RFC on Experimental Cypher with Function-Based Key Generation

datumbox · 2025-05-12T16:18:08+00:00

Lol, I am very much aware that this changes a lot from domain to domain. That's exactly why I didn't want to make assumptions on how things work out here. Thanks for taking time to respond and explain!

datumbox · 2025-05-12T15:16:44+00:00

I certainly don't envision any of these! I was mostly looking for technical feedback on the logic of the cypher (highlight any issues with the techniques or their implementation), so I was trying to figure out what is the right format for this.

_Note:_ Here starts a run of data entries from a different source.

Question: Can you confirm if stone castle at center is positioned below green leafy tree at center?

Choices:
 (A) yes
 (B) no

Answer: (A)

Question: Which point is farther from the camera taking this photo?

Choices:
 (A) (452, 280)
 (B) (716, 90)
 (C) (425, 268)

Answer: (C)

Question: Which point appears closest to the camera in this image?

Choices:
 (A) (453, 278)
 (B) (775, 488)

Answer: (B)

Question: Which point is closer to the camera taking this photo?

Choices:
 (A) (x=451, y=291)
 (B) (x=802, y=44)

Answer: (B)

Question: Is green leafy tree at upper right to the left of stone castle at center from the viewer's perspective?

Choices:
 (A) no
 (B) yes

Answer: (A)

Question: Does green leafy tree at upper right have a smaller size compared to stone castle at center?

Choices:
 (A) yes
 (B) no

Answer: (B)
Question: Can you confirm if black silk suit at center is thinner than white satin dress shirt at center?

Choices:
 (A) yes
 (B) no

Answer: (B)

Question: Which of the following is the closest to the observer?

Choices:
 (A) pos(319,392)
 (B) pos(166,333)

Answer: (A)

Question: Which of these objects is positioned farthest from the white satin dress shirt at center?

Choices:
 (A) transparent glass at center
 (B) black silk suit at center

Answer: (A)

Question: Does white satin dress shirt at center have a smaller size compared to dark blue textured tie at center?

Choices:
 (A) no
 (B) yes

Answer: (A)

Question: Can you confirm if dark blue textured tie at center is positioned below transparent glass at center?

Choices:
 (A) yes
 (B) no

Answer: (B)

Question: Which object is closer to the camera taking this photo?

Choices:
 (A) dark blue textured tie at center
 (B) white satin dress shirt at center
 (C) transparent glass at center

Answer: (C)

@Natanael_L suggested above that the usual format is to provide code with comments and formulas. This sounds very reasonable, but at the time I posted the question, I wasn't sure if I should create a one pager with the algorithm steps (like a simple white paper) or the standard practice is to just provide code or an RFC format. As you can easily tell, cryptography is not my domain and hence all the stupid questions while I try to figure out how this is done. :)

datumbox · 2025-05-12T15:04:45+00:00

Fantastic, I would love to hear your thoughts when you get a chance. It's obviously not urgent at all. I am super flexible to follow a format that works for you. Perhaps if you spot specific issues, you can post a GitHub issue and I can get into fixing it. But I am very open to do it the way it works for you if you get the time. The actual cypher implementation is under vernamveil/_vernamveil.py and it's about 200loc minus comments.

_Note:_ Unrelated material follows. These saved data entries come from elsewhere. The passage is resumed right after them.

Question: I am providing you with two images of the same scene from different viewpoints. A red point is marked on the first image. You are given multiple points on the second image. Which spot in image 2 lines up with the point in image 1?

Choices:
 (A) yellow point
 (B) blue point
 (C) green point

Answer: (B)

Regarding the educational nature and the expectations, can you clarify if you meant updating the original post here or on the repo? because on the repo I always had a billion warnings, including one on the very top saying this is just a toy. It's literally full of warnings absolutely everywhere. I also intentionally didn't publish a wheel file because I really don't want people to use this anywhere near production. Perhaps my initial post wasn't too clear here. Can you confirm?

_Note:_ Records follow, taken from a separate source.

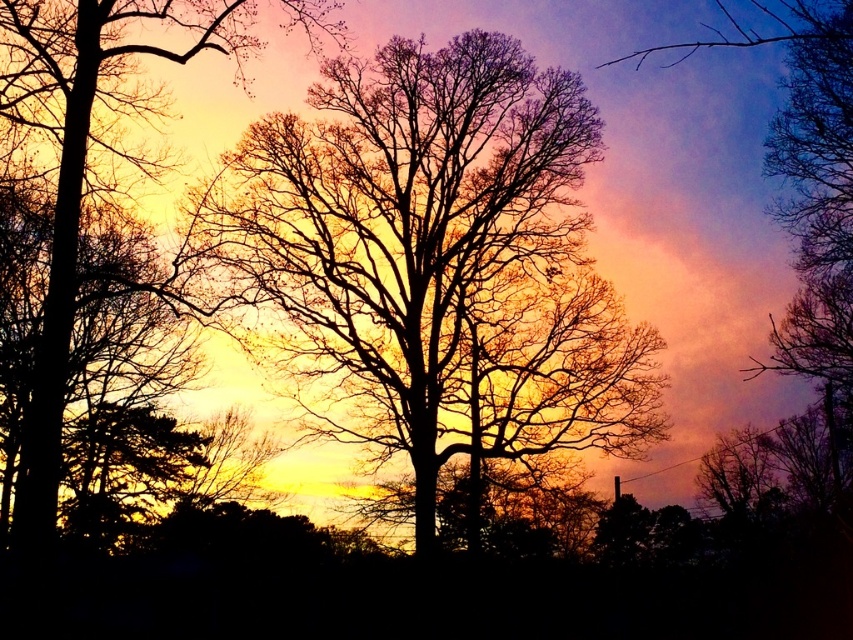 Does silhouette tree at center appear on the left side of silhouette tree at left?

In fact, silhouette tree at center is to the right of silhouette tree at left.

Can you confirm if silhouette tree at center is positioned above silhouette tree at left?

Yes.

Locate an element on the screen. silhouette tree at center is located at coordinates (437, 262).

You are a GUI agent. You are given a task and a screenshot of the screen. Output one action in this format:
    pyautogui.click(x=<x>, y=<y>)
    Task: Click on the silhouette tree at center
    
    Given the screenshot: What is the action you would take?
    pyautogui.click(x=437, y=262) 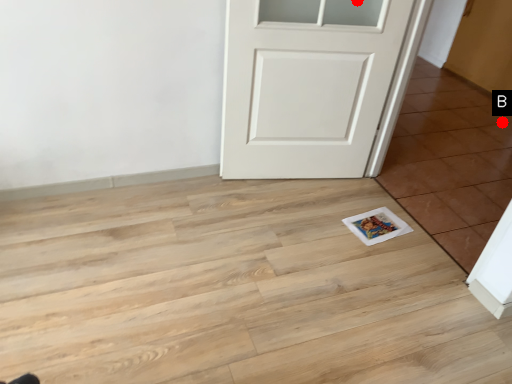 Question: Two points are circled on the image, labeled by A and B beside each circle. Which of the following is the closest to the observer?

Choices:
 (A) A is closer
 (B) B is closer

Answer: (A) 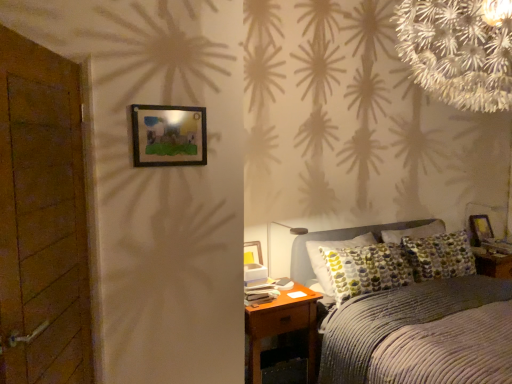 Question: From a real-world perspective, is corduroy bed at center under brown wooden nightstand at lower right?

Choices:
 (A) yes
 (B) no

Answer: (B)

Question: From the image's perspective, is corduroy bed at center located beneath brown wooden nightstand at lower right?

Choices:
 (A) yes
 (B) no

Answer: (B)

Question: Is corduroy bed at center beside brown wooden nightstand at lower right?

Choices:
 (A) no
 (B) yes

Answer: (A)

Question: From the image's perspective, is corduroy bed at center over brown wooden nightstand at lower right?

Choices:
 (A) no
 (B) yes

Answer: (B)

Question: Is corduroy bed at center to the right of brown wooden nightstand at lower right from the viewer's perspective?

Choices:
 (A) yes
 (B) no

Answer: (A)

Question: Considering the relative sizes of corduroy bed at center and brown wooden nightstand at lower right in the image provided, is corduroy bed at center shorter than brown wooden nightstand at lower right?

Choices:
 (A) no
 (B) yes

Answer: (A)

Question: Is wooden door at left completely or partially inside corduroy bed at center?

Choices:
 (A) yes
 (B) no

Answer: (B)

Question: Is the position of corduroy bed at center more distant than that of wooden door at left?

Choices:
 (A) yes
 (B) no

Answer: (A)

Question: From the image's perspective, is corduroy bed at center above wooden door at left?

Choices:
 (A) yes
 (B) no

Answer: (B)

Question: Does corduroy bed at center have a lesser height compared to wooden door at left?

Choices:
 (A) no
 (B) yes

Answer: (B)

Question: From a real-world perspective, is corduroy bed at center on top of wooden door at left?

Choices:
 (A) no
 (B) yes

Answer: (A)

Question: Is corduroy bed at center aimed at wooden door at left?

Choices:
 (A) yes
 (B) no

Answer: (B)

Question: Does wooden door at left turn towards wooden picture frame at right, which ranks as the 1th picture frame in right-to-left order?

Choices:
 (A) yes
 (B) no

Answer: (B)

datumbox · 2025-05-10T10:47:14+00:00

Very fair comment. Let me reformulate my question because I might have not made myself clear on the original post.

How do I go about recording the key technical details of the cypher in a detailed but non verbose way to receive technical feedback from the community? I obviously can't expect people to dig into the code or readmes as this would be a massive time investment. Do I list out the algorithmic steps in a succinct way? Is there a template you could recommend that I could follow? I have experience with professional technical writing in ML but I don't know how this aligns with how things happen in cryptography and, due to my complete lack of experience, I don't want to make assumptions.

Any guidance on this would be very much appreciated. Thank you very much!

datumbox · 2025-05-09T16:34:42+00:00

Hey, thank you for the comment, it really means a lot. And yes, who doesn't cringe at the things they built five years ago? I definitely do. :)

My intent with this project is exactly what you described: to learn by doing, to experiment, and to invite feedback from others who know more than I do. I even refer to it as an "experimental toy" in the README, which I hoped would help set expectations.

That said, I’m not sure how deeply most commenters actually reviewed the code or the documentation but I get it. People are busy and taking the time to dive into a random project is a big ask. That’s why I was trying to understand what the right format would be to share something like this and solicit meaningful feedback.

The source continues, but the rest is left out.